Records from a data source:
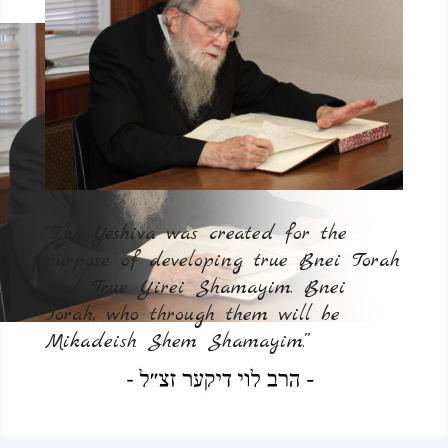
“The Yeshiva was created for the
purpose of developing true Bnei Torah
and True Yirei Shamayim. Bnei
Torah, who through them will be
Mikadeish Shem Shamayim.”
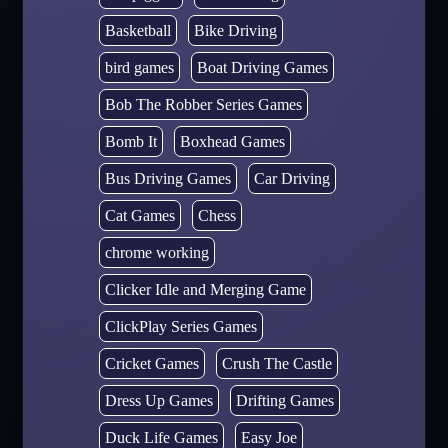
Basketball
Bike Driving
bird games
Boat Driving Games
Bob The Robber Series Games
Bomb It
Boxhead Games
Bus Driving Games
Car Driving
Cat Games
Chess
chrome working
Clicker Idle and Merging Game
ClickPlay Series Games
Cricket Games
Crush The Castle
Dress Up Games
Drifting Games
Duck Life Games
Easy Joe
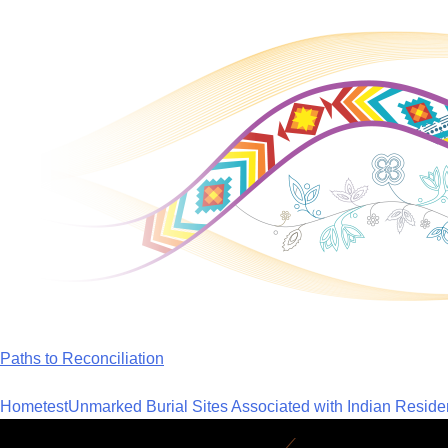
Skip
to
content
Paths to Reconciliation
Home
test
Unmarked Burial Sites Associated with Indian Reside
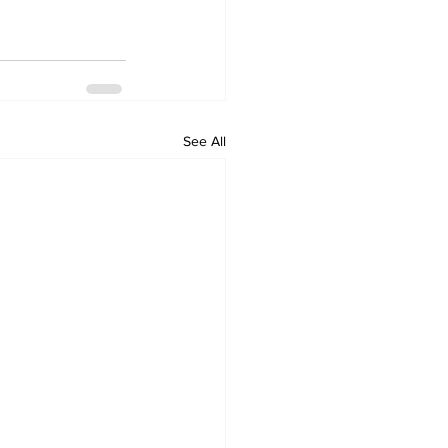
See All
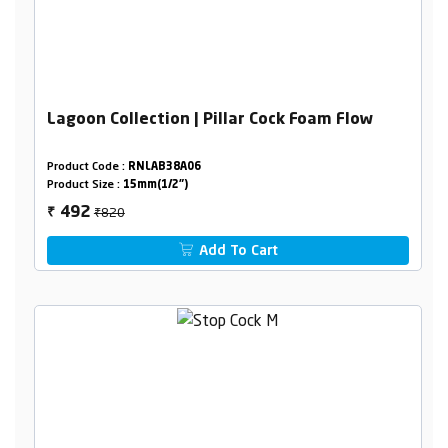
Lagoon Collection | Pillar Cock Foam Flow
Product Code :
RNLAB38A06
Product Size :
15mm(1/2")
₹820
492
₹
Add To Cart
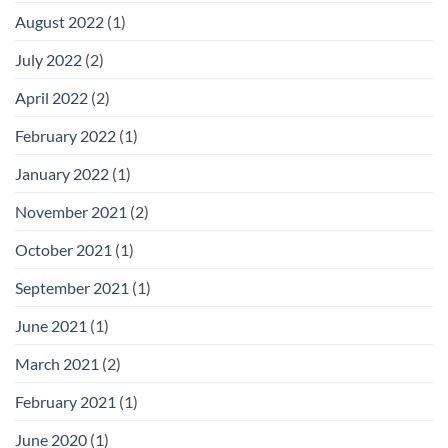
August 2022
(1)
July 2022
(2)
April 2022
(2)
February 2022
(1)
January 2022
(1)
November 2021
(2)
October 2021
(1)
September 2021
(1)
June 2021
(1)
March 2021
(2)
February 2021
(1)
June 2020
(1)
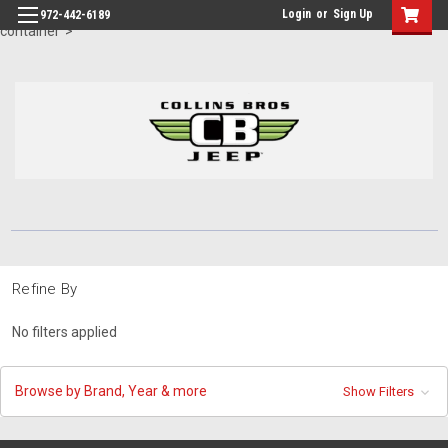
id="body" class="main eleven-seventy base-layout header-in-
Login
or
Sign Up
972-442-6189
container">
Refine By
No filters applied
Browse by Brand, Year & more
Show Filters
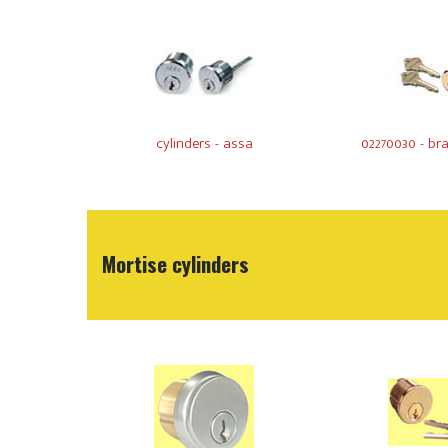
cylinders - assa
02270030 - bra
Mortise cylinders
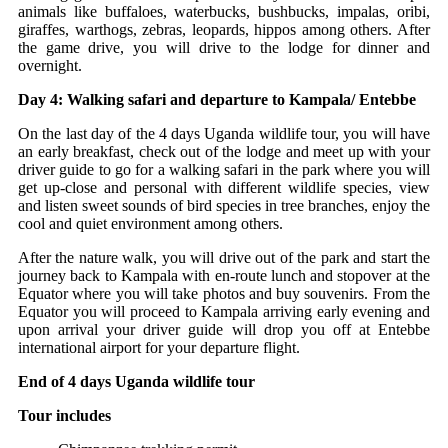
animals like buffaloes, waterbucks, bushbucks, impalas, oribi,
giraffes, warthogs, zebras, leopards, hippos among others. After
the game drive, you will drive to the lodge for dinner and
overnight.
Day 4: Walking safari and departure to Kampala/ Entebbe
On the last day of the 4 days Uganda wildlife tour, you will have
an early breakfast, check out of the lodge and meet up with your
driver guide to go for a walking safari in the park where you will
get up-close and personal with different wildlife species, view
and listen sweet sounds of bird species in tree branches, enjoy the
cool and quiet environment among others.
After the nature walk, you will drive out of the park and start the
journey back to Kampala with en-route lunch and stopover at the
Equator where you will take photos and buy souvenirs. From the
Equator you will proceed to Kampala arriving early evening and
upon arrival your driver guide will drop you off at Entebbe
international airport for your departure flight.
End of 4 days Uganda wildlife tour
Tour includes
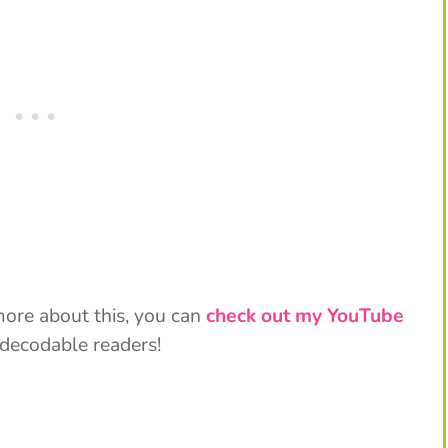
 more about this, you can
check out my YouTube
 decodable readers!
My Latest Videos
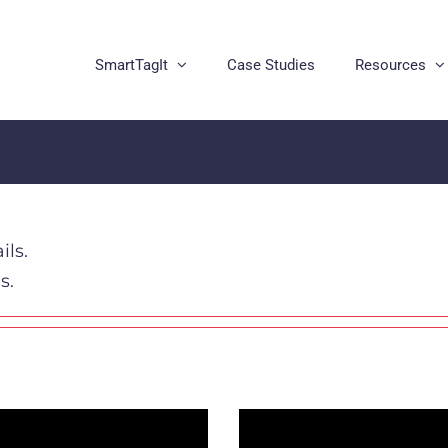
SmartTagIt
Case Studies
Resources
ils.
s.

# YOUR OBJECTIVE
Which lines of the data include the word "others"? Copy each one.

# OUTPUT FOR THIS EXERCISE
giraffes, warthogs, zebras, leopards, hippos among others. After
cool and quiet environment among others.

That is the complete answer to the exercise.